SINGA-Auto Predictors (Python/Flask) are multi-threaded HTTP servers that receive queries from Application Users and respond with predictions as part of an Inference Job. It does this through producer-consumer relationships with multiple SINGA-Auto Inference Workers. If necessary, it performs model ensembling on predictions received from different workers.
SINGA-Auto Inference Workers (Python) serve models for Inference Jobs. In a single Inference Job, there could be multiple Inference Workers concurrently making predictions for a single batch of queries.

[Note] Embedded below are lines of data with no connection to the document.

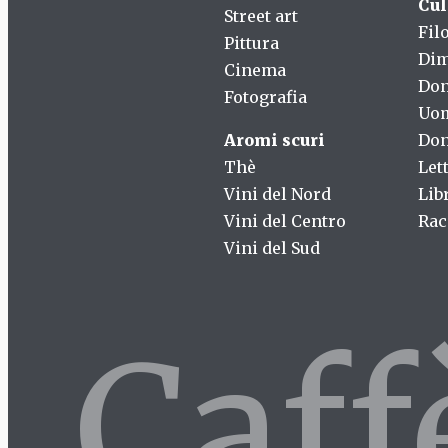
Cul
Street art
Fil
Pittura
Dim
Cinema
Do
Fotografia
Uo
Aromi scuri
Don
Thè
Let
Vini del Nord
Lib
Vini del Centro
Rac
Vini del Sud
Caf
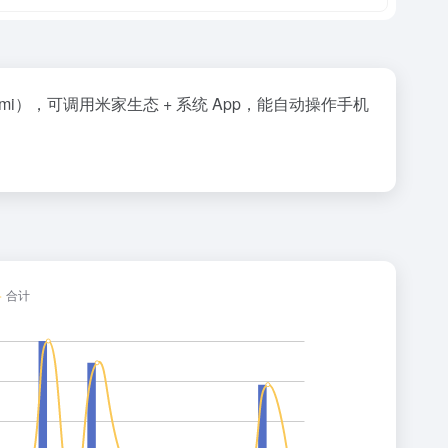
Redmi），可调用米家生态 + 系统 App，能自动操作手机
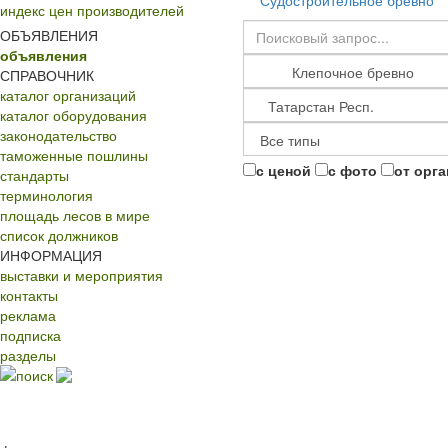
Судостроительное бревно
индекс цен производителей
ОБЪЯВЛЕНИЯ
объявления
СПРАВОЧНИК
каталог организаций
каталог оборудования
законодательство
таможенные пошлины
с ценой
с фото
от орг
стандарты
терминология
площадь лесов в мире
список должников
ИНФОРМАЦИЯ
выставки и мероприятия
контакты
реклама
подписка
разделы
поиск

Container Orchestration Strategy¶
All of SINGA-Auto’s components’ environment and configuration has been fully specified as a replicable, portable Docker image publicly available as Dockerfiles and on SINGA-Auto’s own Docker Hub account.

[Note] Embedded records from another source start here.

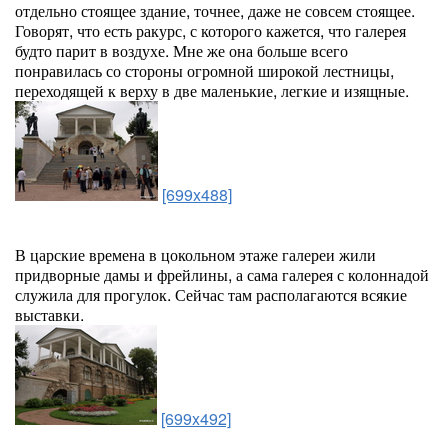
отдельно стоящее здание, точнее, даже не совсем стоящее.
Говорят, что есть ракурс, с которого кажется, что галерея
будто парит в воздухе. Мне же она больше всего
понравилась со стороны огромной широкой лестницы,
переходящей к верху в две маленькие, легкие и изящные.
[699x488]
В царские времена в цокольном этаже галереи жили
придворные дамы и фрейлины, а сама галерея с колоннадой
служила для прогулок. Сейчас там располагаются всякие
выставки.
[699x492]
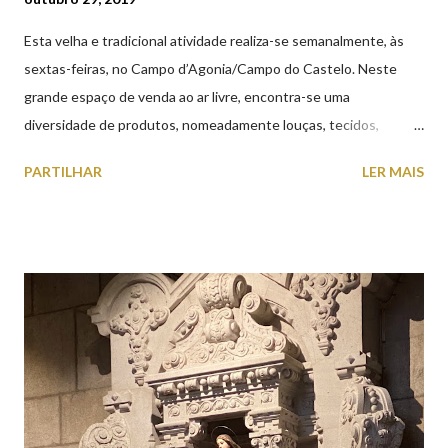
Esta velha e tradicional atividade realiza-se semanalmente, às
sextas-feiras, no Campo d’Agonia/Campo do Castelo. Neste
grande espaço de venda ao ar livre, encontra-se uma
diversidade de produtos, nomeadamente louças, tecidos,
roupas, calçado, atoalhados, móveis, vasilhame, ferramentas,
PARTILHAR
LER MAIS
cobres entre muitos outros. Horário de funcionamento | Verão
das 07h00-20h00 / Inverno das 07h00-18h00. Feira Semanal em
Viana do Castelo (2019.10.25) Feira Semanal em Viana do
Castelo (2019.10.25) Feira Semanal em Viana do Castelo
(2019.10.25) Feira Semanal em Viana do Castelo (2019.10.25)
Feira Semanal em Viana do Castelo (2019.10.25) Feira Semanal
em Viana do Castelo (2019.10.25) Feira Semanal em Viana do
Castelo (2019.10.25) Feira Semanal em Viana do Castelo
(2019.10.25)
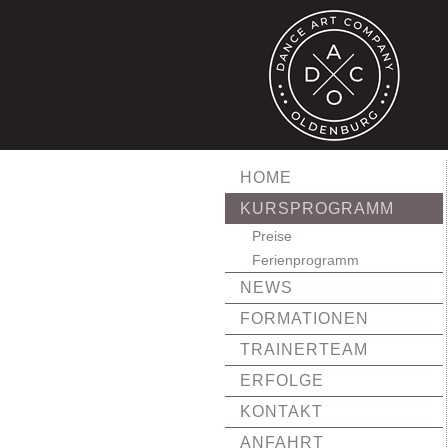
HOME
KURSPROGRAMM
Preise
Ferienprogramm
NEWS
FORMATIONEN
TRAINERTEAM
ERFOLGE
KONTAKT
ANFAHRT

When an instance of SINGA-Auto is deployed on the master node, a Docker Swarm is initialized and all of SINGA-Auto’s components run within a single Docker routing-mesh overlay network. Subsequently, SINGA-Auto can be horizontally scaled by adding more worker nodes to the Docker Swarm. Dynamically-deployed workers run as Docker Swarm Services and are placed in a resource-aware manner.

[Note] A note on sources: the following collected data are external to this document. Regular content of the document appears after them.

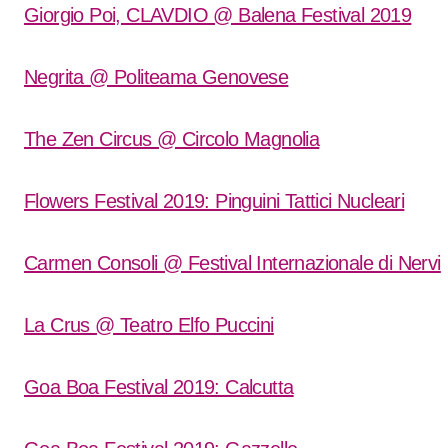
Giorgio Poi, CLAVDIO @ Balena Festival 2019
Negrita @ Politeama Genovese
The Zen Circus @ Circolo Magnolia
Flowers Festival 2019: Pinguini Tattici Nucleari
Carmen Consoli @ Festival Internazionale di Nervi
La Crus @ Teatro Elfo Puccini
Goa Boa Festival 2019: Calcutta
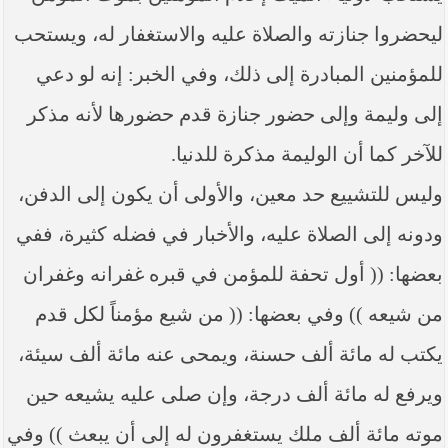
----- تصريح حول الأوضاع الراهنة في العراق
(14/06/2014) -----
ليحضروا جنازته والصلاة عليه والاستغفار له، ويستحب
ما ورد في خطبة الجمعة لممثل المرجعية الدينية العليا
للمؤمنين المبادرة إلى ذلك، وفي الخبر: إنه لو دعي
في كربلاء المقدسة فضيلة العلاّمة الشيخ عبد المهدي
الكربلائي في (14/ شعبان /1435هـ) الموافق ( 13/6/2014م
إلى وليمة وإلى حضور جنازة قدم حضورها لأنه مذكر
) بعد سيطرة (داعش) على مناطق واسعة في محافظتي
نينوى وصلاح الدين وإعلانها أنها تستهدف بقية
للآخر كما أن الوليمة مذكرة للدنيا.
المحافظات
وليس للتشييع حد معين، والأولى أن يكون إلى الدفن،
بيان صادر من مكتب سماحة السيد السيستاني -دام ظلّه
- في النجف الأشرف حول التطورات الأمنية الأخيرة في
ودونه إلى الصلاة عليه، والأخبار في فضله كثيرة، ففي
محافظة نينوى
بعضها: (( أول تحفة للمؤمن في قبره غفرانه وغفران
من شيعه )) وفي بعضها: (( من شيع مؤمناً لكل قدم
يكتب له مائة ألف حسنة، ويمحى عنه مائة ألف سيئة،
ويرفع له مائة ألف درجة، وإن صلى عليه يشيعه حين
موته مائة ألف ملك يستغفرون له إلى أن يبعث )) وفي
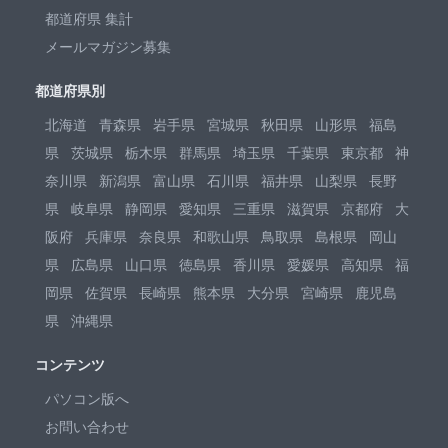
都道府県 集計
メールマガジン募集
都道府県別
北海道
青森県
岩手県
宮城県
秋田県
山形県
福島
県
茨城県
栃木県
群馬県
埼玉県
千葉県
東京都
神
奈川県
新潟県
富山県
石川県
福井県
山梨県
長野
県
岐阜県
静岡県
愛知県
三重県
滋賀県
京都府
大
阪府
兵庫県
奈良県
和歌山県
鳥取県
島根県
岡山
県
広島県
山口県
徳島県
香川県
愛媛県
高知県
福
岡県
佐賀県
長崎県
熊本県
大分県
宮崎県
鹿児島
県
沖縄県
コンテンツ
パソコン版へ
お問い合わせ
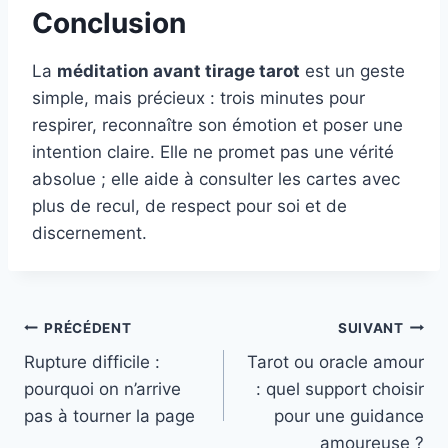
Conclusion
La
méditation avant tirage tarot
est un geste
simple, mais précieux : trois minutes pour
respirer, reconnaître son émotion et poser une
intention claire. Elle ne promet pas une vérité
absolue ; elle aide à consulter les cartes avec
plus de recul, de respect pour soi et de
discernement.
Navigation
PRÉCÉDENT
SUIVANT
Rupture difficile :
Tarot ou oracle amour
de
pourquoi on n’arrive
: quel support choisir
l’article
pas à tourner la page
pour une guidance
amoureuse ?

Distributed File System Strategy¶
All components depend on a shared file system across multiple nodes, powered by Network File System (NFS). Each component written in Python continually writes logs to this shared file system.
Folder Structure¶
singa_auto/
SINGA-Auto’s Python package
admin/
SINGA-Auto’s static Admin component
advisor/
SINGA-Auto’s advisors
client/
SINGA-Auto’s client-side SDK
See also
singa_auto.client
worker/
SINGA-Auto’s train, inference & advisor workers
predictor/
SINGA-Auto’s predictor
meta_store/
Abstract data access layer for singa_auto’s main metadata store (backed by PostgreSQL)
param_store/
Abstract data access layer for SINGA-Auto’s store of model parameters (backed by filesystem)
data_store/
Abstract data access layer for SINGA-Auto’s store of datasets (backed by filesystem)
cache/
Abstract data access layer for SINGA-Auto’s temporary store of model parameters, train job metadata and queries & predictions in train & inference jobs (backed by Redis)
container/
Abstract access layer for dynamic deployment of workers
utils/
Collection of SINGA-Auto-internal utility methods (e.g. for logging, authentication)
model/
Definition of abstract
singa_auto.model.BaseModel
that all SINGA-Auto models should extend, programming abstractions used in model development, as well as a collection of utility methods for model developers in the implementation of their own modelsconstants.py
SINGA-Auto’s programming abstractions & constants (e.g. valid values for user types, job statuses)
web/
SINGA-Auto’s Web Admin component
dockerfiles/
Stores Dockerfiles for customized components of SINGA-Auto
examples/
Sample usage code for SINGA-Auto, such as standard models, datasets dowloading and processing codes, sample image/question data, and quick test code
docs/
Source documentation for SINGA-Auto (e.g. Sphinx documentation files)
test/
Test code for SINGA-Auto
scripts/
Shell & python scripts for initializing, starting and stopping various components of SINGA-Auto’s stack
docker_swarm/
Containing server environment settings and scripts for running Docker
kubernetes/
Containing server environment settings and scripts for running Kubernetes
.base_env.sh
Stores configuration variables for SINGA-Auto
log_minitor/
Dockerfile and configurations for elasticsearch and logstash
singa_auto_scheduler/
Dockerfiles and configurations for scheduler and monitor
Acknowledgements¶
The research is supported by the National Research Foundation, Prime Minister’s Office, Singapore under its National Cybersecurity R&D Programme (Grant No. NRF2016NCR-NCR002-020), National Natural Science Foundation of China (No. 61832001), National Key Research and Development Program of China (No. 2017YFB1201001), China Thousand Talents Program for Young Professionals (3070011 181811).